Of those in Waskada aged 15 or older, 75.9% are married or living with a common-law partner, 10.3% have never been married, 3.4% are separated, 3.4% are divorced, and 10.3% are widowed.

== Infrastructure ==
Waskada's infrastructure includes water and sewer facilities, as well as a volunteer-run fire hall, garbage service and recycling depot. High-speed cable Internet service is provided to the settlement by MTS.
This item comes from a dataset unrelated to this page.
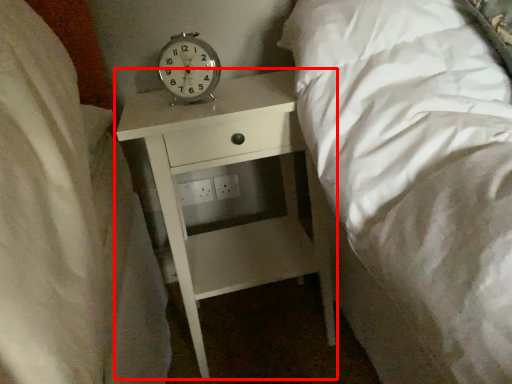 Question: Considering the relative positions of nightstand (annotated by the red box) and alarm clock in the image provided, where is nightstand (annotated by the red box) located with respect to the staircase?

Choices:
 (A) left
 (B) right

Answer: (B) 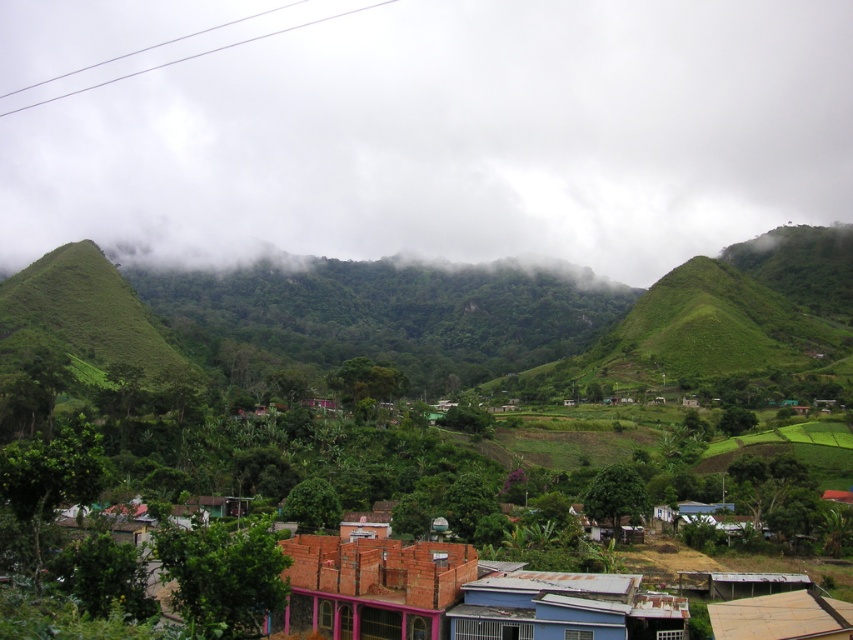 In the scene shown: Is brick house at center shorter than brown wooden hut at lower right?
Waskada has several facilities for sports, including a fitness centre, a community hockey/skating rink, a park and a golf course.

=== Culture ===
The Waskada Museum is a museum spanning multiple historical buildings in the former village. The museum started permanently after residents of the area put their items on display as part of festivities for the Canadian and Manitoban Centennials. It displays various artifacts from the village's past, including pioneer home and farm artifacts, clothing, photographs, vehicles and war memorabilia. It also contains a blacksmith shop.

The Bren Del Win Centennial Library, whose main branch is in nearby Deloraine, has had a branch in Waskada since 2005. In addition to its collection, the branch also offers public-access computers and wireless Internet services.

=== Highways ===
Waskada is located along Manitoba Provincial Road 251, which connects to Manitoba Highway 21 at its eastern terminus, allowing access to the former town of Deloraine, as well as other communities along the highway. West of Waskada, the provincial road connects the former village to several other small communities in the area.

== Education ==
Waskada has one K-12 school, Waskada School. In the 2011-12 school year, it had 93 students.

== Notable people ==
- Roger Millions, Calgary Flames sportscaster on Sports Network West.